How to Win Friends and Influence People: 1880-1881 German Schoolboys Edition


Networks, Visualization

One of the earliest studies in the field of social network analysis was in the year of 1880-1881, where German teacher, Johannes Delitsch, collected the socio-relational data of a class of 53 students. This study is particularly significant for providing “insight into the process of friendship formation in school classes during an interesting time where western [civilization was] establishing [its] public education sector” and “how the school class can be described in regard to transitivity, reciprocity, clique behavior, and stratification” (Heidler et al., 2014). In the 19th century, schooling became a governmental concern and educational objectives were directed at creating a national consciousness. This historical context inevitably highlights the added value of relational reciprocity or asymmetry in Western schools, including Delitsch’s group of pupils.


OBJECTIVE

Highlight aspects of the data that may influence variation between students’ popularity (or lack thereof).

INSPIRATION

I had originally planned on creating a network visualization that color-coded nodes based on certain attributes with the person’s name as the node label (see visualizations below).

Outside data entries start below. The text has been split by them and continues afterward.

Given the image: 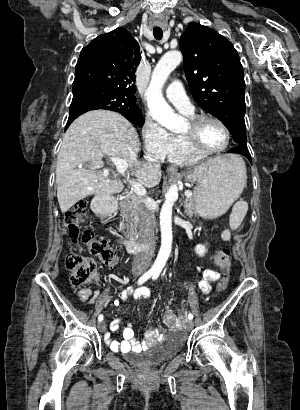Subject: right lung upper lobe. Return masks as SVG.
Here are the masks:
<instances>
[{"mask_svg":"<svg viewBox=\"0 0 300 410\" xmlns=\"http://www.w3.org/2000/svg\"><path fill=\"white\" fill-rule=\"evenodd\" d=\"M140 60L137 41L126 29L117 28L82 49L73 85L89 83L105 88L122 96L128 110H137L134 80Z\"/></svg>","mask_w":300,"mask_h":410,"instance_id":"1","label":"right lung upper lobe"}]
</instances>
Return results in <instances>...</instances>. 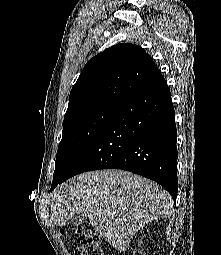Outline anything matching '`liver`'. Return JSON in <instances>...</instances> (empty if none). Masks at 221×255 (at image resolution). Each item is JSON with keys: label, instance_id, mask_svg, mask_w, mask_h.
<instances>
[{"label": "liver", "instance_id": "liver-1", "mask_svg": "<svg viewBox=\"0 0 221 255\" xmlns=\"http://www.w3.org/2000/svg\"><path fill=\"white\" fill-rule=\"evenodd\" d=\"M172 200L155 182L122 170L80 174L62 184L51 197V220L65 226L75 215L91 226L119 252L146 224L170 216Z\"/></svg>", "mask_w": 221, "mask_h": 255}]
</instances>
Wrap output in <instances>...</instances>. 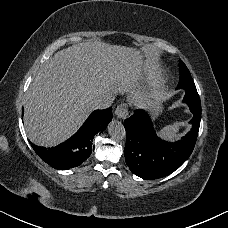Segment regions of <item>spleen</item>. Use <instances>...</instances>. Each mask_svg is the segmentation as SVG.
<instances>
[{
    "mask_svg": "<svg viewBox=\"0 0 228 228\" xmlns=\"http://www.w3.org/2000/svg\"><path fill=\"white\" fill-rule=\"evenodd\" d=\"M180 126V122H174L171 125L163 127L158 134L163 139L173 140L177 137V133L179 132Z\"/></svg>",
    "mask_w": 228,
    "mask_h": 228,
    "instance_id": "3e777b00",
    "label": "spleen"
}]
</instances>
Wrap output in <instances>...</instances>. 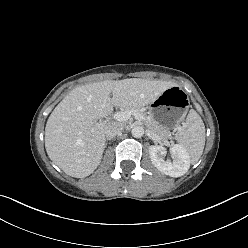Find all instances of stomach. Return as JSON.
Masks as SVG:
<instances>
[{"mask_svg":"<svg viewBox=\"0 0 248 248\" xmlns=\"http://www.w3.org/2000/svg\"><path fill=\"white\" fill-rule=\"evenodd\" d=\"M188 98L180 86H172L160 94L149 106V116L166 129H175L188 111Z\"/></svg>","mask_w":248,"mask_h":248,"instance_id":"stomach-1","label":"stomach"}]
</instances>
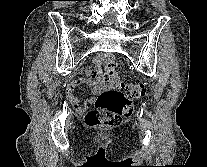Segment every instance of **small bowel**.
<instances>
[{
    "mask_svg": "<svg viewBox=\"0 0 207 167\" xmlns=\"http://www.w3.org/2000/svg\"><path fill=\"white\" fill-rule=\"evenodd\" d=\"M88 84L92 90L93 93H97L101 88V82L94 78L85 79L83 77L77 78L76 80H73L69 82L66 85V95L72 106L78 111L83 112L85 109L91 106V104L94 101V97L90 96L87 97L84 101V103H81L75 96L74 90L75 88L80 84Z\"/></svg>",
    "mask_w": 207,
    "mask_h": 167,
    "instance_id": "small-bowel-1",
    "label": "small bowel"
}]
</instances>
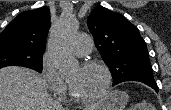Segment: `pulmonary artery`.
I'll return each instance as SVG.
<instances>
[{"instance_id":"obj_1","label":"pulmonary artery","mask_w":171,"mask_h":110,"mask_svg":"<svg viewBox=\"0 0 171 110\" xmlns=\"http://www.w3.org/2000/svg\"><path fill=\"white\" fill-rule=\"evenodd\" d=\"M92 46V39L85 34H78L73 40L74 52L79 56L90 53V51L92 50Z\"/></svg>"}]
</instances>
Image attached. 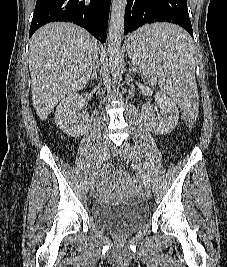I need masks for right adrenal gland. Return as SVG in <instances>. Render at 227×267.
Listing matches in <instances>:
<instances>
[{
	"label": "right adrenal gland",
	"mask_w": 227,
	"mask_h": 267,
	"mask_svg": "<svg viewBox=\"0 0 227 267\" xmlns=\"http://www.w3.org/2000/svg\"><path fill=\"white\" fill-rule=\"evenodd\" d=\"M99 70V64L95 65L94 68H93V72H92V75L90 76L89 78V82L93 81L95 78H97V72Z\"/></svg>",
	"instance_id": "right-adrenal-gland-1"
}]
</instances>
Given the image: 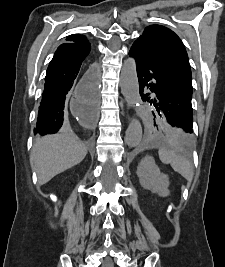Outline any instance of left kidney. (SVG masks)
Returning <instances> with one entry per match:
<instances>
[{
    "label": "left kidney",
    "mask_w": 225,
    "mask_h": 267,
    "mask_svg": "<svg viewBox=\"0 0 225 267\" xmlns=\"http://www.w3.org/2000/svg\"><path fill=\"white\" fill-rule=\"evenodd\" d=\"M137 176L144 189L151 190L159 196L169 195V177L160 172L151 156H146L137 167Z\"/></svg>",
    "instance_id": "left-kidney-1"
}]
</instances>
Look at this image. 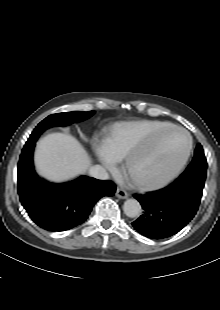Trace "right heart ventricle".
<instances>
[{"instance_id": "right-heart-ventricle-1", "label": "right heart ventricle", "mask_w": 220, "mask_h": 310, "mask_svg": "<svg viewBox=\"0 0 220 310\" xmlns=\"http://www.w3.org/2000/svg\"><path fill=\"white\" fill-rule=\"evenodd\" d=\"M171 125L156 120L121 124L102 144V150L114 162L122 161L132 150L145 143L155 132Z\"/></svg>"}]
</instances>
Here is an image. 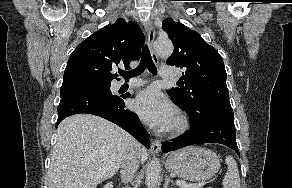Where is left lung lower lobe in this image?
Here are the masks:
<instances>
[{"mask_svg": "<svg viewBox=\"0 0 292 188\" xmlns=\"http://www.w3.org/2000/svg\"><path fill=\"white\" fill-rule=\"evenodd\" d=\"M203 143H220L234 149L239 154L232 109L213 110L201 122L191 123V129L182 138L164 143L162 151L167 153L189 145Z\"/></svg>", "mask_w": 292, "mask_h": 188, "instance_id": "obj_1", "label": "left lung lower lobe"}]
</instances>
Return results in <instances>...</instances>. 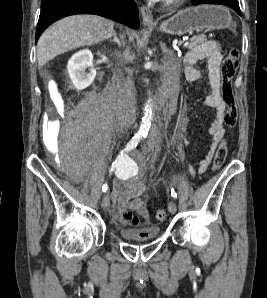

In addition to relationships and names, the German boys’ relationship dataset also identifies the direction of relationships (reciprocal and non-reciprocal relationships between students), based on Delitsch’s deductions from observation, interviewing pupils and parents, and analyzing school essays during the 1880-81 school year.

MATERIALS USED

Dataset: From Gephi’s list of sample datasets, Class of 1880/81

Software: Gephi 0.9.2
Although Gephi is still in beta and known to have glitches/some crashing, I didn’t have any problems when working this dataset. However, previous to this dataset I attempted working with the Marvel Social Network (which is substantially larger) and encountered consistent glitches and long loading times. You can also download that dataset from the Gephi GitHub.

PROCESS

My goal was to find and analyze the varying degrees of relationships across the Germany boys’ class based on the attributes measured by Delitsch (i.e. handicapped, class ranking, sweetsgiver, and repeater).

For clarification, “sweetsgiver” refers to a student who ‘buys into’ friendships with sweets and money. “Repeater” refers to a student who is repeating the class/grade.

Nodes
I chose to set the scale of the nodes based on how many relationships Delitsch identified for the student. Figure 1 shows the visualization without any other attributes. Originally, I used the total number of relationships as unit for scale, but I also created visualizations using “in-degree relationships” for scale (in-degree meaning a specific, singular direction of friendship a.k.a. one student seeing another student as his friend). After I noticed the nodes were better dispersed yet more clustered, I used the in-degree values for sizing the node scale since it revealed the dynamic of the relationships more clearly.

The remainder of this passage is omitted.